Segment Open
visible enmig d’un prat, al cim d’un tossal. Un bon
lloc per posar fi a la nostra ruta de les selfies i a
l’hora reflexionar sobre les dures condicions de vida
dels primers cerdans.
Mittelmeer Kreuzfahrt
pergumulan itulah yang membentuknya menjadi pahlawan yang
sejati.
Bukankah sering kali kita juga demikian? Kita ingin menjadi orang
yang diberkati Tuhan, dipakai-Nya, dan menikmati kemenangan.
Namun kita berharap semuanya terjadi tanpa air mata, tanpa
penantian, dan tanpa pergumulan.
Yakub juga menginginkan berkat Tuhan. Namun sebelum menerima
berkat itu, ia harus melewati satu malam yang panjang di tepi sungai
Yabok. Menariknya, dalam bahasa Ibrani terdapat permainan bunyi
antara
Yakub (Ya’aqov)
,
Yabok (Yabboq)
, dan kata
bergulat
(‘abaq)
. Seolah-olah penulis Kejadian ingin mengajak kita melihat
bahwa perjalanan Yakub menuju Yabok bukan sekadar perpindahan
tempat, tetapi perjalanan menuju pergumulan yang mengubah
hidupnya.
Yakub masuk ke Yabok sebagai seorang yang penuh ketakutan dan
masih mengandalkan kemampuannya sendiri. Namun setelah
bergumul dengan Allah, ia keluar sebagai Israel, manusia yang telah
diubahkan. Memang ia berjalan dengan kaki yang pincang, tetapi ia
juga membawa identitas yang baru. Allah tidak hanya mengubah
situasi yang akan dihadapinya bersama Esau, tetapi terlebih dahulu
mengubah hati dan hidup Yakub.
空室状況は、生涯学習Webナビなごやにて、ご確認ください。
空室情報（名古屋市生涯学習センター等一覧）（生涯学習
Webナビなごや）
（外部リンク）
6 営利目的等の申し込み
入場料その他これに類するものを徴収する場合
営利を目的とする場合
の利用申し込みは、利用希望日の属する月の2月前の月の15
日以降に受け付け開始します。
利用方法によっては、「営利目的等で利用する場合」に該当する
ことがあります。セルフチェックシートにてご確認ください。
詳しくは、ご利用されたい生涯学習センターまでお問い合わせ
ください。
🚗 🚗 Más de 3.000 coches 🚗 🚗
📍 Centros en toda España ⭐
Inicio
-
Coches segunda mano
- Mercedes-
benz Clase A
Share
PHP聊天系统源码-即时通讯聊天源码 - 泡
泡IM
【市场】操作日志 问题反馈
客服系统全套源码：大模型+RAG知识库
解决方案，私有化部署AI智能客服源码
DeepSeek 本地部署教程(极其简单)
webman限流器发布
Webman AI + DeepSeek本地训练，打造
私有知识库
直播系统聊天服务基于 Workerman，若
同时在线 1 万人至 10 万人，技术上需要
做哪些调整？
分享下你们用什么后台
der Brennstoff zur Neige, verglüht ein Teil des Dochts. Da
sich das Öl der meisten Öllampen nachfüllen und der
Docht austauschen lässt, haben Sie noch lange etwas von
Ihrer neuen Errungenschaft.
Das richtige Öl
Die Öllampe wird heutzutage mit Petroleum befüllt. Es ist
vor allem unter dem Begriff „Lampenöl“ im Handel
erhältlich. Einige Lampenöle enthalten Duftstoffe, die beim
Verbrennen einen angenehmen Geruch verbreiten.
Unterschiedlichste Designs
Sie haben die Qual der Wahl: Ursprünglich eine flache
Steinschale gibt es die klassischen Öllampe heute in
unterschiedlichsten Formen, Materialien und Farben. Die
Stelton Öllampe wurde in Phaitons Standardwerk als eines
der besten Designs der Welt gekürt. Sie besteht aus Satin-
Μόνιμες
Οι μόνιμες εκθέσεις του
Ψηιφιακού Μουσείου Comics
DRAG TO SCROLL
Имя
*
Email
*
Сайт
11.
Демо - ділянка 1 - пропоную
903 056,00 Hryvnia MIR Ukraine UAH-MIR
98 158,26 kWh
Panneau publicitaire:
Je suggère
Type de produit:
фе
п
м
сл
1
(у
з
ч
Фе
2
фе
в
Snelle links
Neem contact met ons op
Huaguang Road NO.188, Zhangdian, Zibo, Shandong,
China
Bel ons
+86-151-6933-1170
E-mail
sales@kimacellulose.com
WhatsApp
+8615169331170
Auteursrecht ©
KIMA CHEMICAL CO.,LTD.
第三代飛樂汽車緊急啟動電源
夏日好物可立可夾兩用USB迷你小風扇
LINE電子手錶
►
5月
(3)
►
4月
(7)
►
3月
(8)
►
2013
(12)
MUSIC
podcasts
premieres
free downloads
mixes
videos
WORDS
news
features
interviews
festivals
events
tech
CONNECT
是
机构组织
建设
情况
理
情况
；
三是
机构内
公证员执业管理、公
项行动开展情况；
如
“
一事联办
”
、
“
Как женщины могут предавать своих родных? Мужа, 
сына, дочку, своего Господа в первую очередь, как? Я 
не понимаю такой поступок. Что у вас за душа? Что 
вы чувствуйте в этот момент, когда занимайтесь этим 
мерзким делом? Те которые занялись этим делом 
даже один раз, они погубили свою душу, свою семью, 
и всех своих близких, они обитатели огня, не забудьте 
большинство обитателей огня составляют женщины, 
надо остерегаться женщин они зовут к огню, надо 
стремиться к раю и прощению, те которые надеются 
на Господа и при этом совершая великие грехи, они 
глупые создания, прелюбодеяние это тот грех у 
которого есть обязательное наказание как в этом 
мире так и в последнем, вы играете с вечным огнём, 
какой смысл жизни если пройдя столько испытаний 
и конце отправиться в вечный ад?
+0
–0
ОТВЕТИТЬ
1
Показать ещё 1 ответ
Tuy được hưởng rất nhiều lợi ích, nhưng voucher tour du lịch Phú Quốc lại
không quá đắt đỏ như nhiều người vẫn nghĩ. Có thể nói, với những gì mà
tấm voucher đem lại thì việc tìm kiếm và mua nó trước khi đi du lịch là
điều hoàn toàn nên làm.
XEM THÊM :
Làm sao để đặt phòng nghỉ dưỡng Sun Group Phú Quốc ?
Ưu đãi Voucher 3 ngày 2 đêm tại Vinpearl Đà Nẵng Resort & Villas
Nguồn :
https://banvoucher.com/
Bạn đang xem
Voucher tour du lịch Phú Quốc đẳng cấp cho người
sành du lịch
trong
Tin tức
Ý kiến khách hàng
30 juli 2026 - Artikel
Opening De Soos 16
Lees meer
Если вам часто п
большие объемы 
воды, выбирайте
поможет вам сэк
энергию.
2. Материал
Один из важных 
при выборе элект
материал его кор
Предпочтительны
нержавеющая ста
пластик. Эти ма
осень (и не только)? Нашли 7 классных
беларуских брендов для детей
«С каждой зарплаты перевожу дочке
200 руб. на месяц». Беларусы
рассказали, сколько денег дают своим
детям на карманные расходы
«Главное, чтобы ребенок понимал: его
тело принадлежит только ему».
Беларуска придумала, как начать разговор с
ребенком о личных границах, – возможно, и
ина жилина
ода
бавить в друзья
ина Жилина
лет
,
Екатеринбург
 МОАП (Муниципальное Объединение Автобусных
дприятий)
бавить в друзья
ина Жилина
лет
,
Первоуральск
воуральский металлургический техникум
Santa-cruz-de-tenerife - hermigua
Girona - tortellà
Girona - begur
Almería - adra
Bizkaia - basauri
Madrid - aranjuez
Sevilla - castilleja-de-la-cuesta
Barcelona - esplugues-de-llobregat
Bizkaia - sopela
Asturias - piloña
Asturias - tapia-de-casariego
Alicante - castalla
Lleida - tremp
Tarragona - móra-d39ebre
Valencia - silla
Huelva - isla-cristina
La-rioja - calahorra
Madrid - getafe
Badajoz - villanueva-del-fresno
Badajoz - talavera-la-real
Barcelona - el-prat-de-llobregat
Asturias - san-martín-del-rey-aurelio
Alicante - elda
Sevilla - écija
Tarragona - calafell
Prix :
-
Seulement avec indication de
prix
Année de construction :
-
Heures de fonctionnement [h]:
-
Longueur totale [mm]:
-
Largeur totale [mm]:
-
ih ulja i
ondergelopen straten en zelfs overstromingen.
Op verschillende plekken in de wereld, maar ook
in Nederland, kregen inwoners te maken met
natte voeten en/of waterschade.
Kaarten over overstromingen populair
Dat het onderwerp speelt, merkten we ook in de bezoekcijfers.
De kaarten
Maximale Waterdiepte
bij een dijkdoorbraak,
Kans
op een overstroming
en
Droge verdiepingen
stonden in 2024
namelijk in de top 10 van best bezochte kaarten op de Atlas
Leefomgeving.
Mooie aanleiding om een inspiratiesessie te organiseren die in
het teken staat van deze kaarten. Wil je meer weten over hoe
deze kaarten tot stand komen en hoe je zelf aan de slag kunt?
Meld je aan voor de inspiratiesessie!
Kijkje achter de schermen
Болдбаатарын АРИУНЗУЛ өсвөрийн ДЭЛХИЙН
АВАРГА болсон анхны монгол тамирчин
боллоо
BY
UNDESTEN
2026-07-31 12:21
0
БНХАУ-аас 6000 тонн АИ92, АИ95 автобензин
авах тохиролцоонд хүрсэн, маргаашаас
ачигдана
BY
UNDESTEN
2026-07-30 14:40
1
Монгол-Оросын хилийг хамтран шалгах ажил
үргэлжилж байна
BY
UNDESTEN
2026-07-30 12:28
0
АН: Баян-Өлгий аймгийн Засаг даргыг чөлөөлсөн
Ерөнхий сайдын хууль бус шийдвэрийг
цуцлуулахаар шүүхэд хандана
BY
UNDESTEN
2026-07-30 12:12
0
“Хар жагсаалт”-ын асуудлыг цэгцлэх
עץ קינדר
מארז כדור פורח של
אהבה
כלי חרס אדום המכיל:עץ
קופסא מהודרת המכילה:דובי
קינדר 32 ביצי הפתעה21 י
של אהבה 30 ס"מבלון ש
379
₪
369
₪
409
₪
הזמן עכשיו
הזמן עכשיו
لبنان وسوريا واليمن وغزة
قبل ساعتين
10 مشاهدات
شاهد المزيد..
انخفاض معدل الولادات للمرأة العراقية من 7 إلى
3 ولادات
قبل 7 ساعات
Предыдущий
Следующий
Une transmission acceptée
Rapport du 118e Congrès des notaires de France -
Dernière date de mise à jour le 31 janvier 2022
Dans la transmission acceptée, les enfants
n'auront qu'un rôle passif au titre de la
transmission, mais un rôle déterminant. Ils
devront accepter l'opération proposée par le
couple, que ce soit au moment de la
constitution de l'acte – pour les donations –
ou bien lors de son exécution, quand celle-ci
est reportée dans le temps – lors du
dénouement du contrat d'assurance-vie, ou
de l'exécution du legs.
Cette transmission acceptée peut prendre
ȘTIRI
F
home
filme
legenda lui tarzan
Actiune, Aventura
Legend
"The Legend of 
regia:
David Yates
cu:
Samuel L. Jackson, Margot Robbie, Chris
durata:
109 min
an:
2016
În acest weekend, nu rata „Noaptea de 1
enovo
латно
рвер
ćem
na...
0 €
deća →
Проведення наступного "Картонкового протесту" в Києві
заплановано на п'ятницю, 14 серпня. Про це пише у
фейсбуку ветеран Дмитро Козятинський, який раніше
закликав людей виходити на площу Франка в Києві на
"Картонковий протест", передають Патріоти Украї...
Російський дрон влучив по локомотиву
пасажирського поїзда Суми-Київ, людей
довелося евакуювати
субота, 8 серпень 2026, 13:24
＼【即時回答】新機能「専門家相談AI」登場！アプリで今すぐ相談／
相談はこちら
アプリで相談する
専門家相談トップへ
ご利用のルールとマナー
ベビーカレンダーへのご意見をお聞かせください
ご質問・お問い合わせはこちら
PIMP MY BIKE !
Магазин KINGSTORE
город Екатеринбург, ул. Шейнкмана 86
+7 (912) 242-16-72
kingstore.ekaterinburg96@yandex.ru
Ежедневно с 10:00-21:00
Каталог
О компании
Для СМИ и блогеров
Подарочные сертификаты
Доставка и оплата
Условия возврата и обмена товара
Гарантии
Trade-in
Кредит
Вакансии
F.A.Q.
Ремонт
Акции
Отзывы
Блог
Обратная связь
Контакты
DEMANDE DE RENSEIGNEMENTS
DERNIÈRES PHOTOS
Segment Closed
■ Exercise goal:
From the entries above, restate word for word the lines from the line containing "空室情報（名古屋市生涯学習センター等一覧）（生涯学習" to the line containing "unterschiedlichsten Formen, Materialien", both ends included, and nothing more.

■ Solution to the exercise:
空室情報（名古屋市生涯学習センター等一覧）（生涯学習
Webナビなごや）
（外部リンク）
6 営利目的等の申し込み
入場料その他これに類するものを徴収する場合
営利を目的とする場合
の利用申し込みは、利用希望日の属する月の2月前の月の15
日以降に受け付け開始します。
利用方法によっては、「営利目的等で利用する場合」に該当する
ことがあります。セルフチェックシートにてご確認ください。
詳しくは、ご利用されたい生涯学習センターまでお問い合わせ
ください。
🚗 🚗 Más de 3.000 coches 🚗 🚗
📍 Centros en toda España ⭐
Inicio
-
Coches segunda mano
- Mercedes-
benz Clase A
Share
PHP聊天系统源码-即时通讯聊天源码 - 泡
泡IM
【市场】操作日志 问题反馈
客服系统全套源码：大模型+RAG知识库
解决方案，私有化部署AI智能客服源码
DeepSeek 本地部署教程(极其简单)
webman限流器发布
Webman AI + DeepSeek本地训练，打造
私有知识库
直播系统聊天服务基于 Workerman，若
同时在线 1 万人至 10 万人，技术上需要
做哪些调整？
分享下你们用什么后台
der Brennstoff zur Neige, verglüht ein Teil des Dochts. Da
sich das Öl der meisten Öllampen nachfüllen und der
Docht austauschen lässt, haben Sie noch lange etwas von
Ihrer neuen Errungenschaft.
Das richtige Öl
Die Öllampe wird heutzutage mit Petroleum befüllt. Es ist
vor allem unter dem Begriff „Lampenöl“ im Handel
erhältlich. Einige Lampenöle enthalten Duftstoffe, die beim
Verbrennen einen angenehmen Geruch verbreiten.
Unterschiedlichste Designs
Sie haben die Qual der Wahl: Ursprünglich eine flache
Steinschale gibt es die klassischen Öllampe heute in
unterschiedlichsten Formen, Materialien und Farben. Die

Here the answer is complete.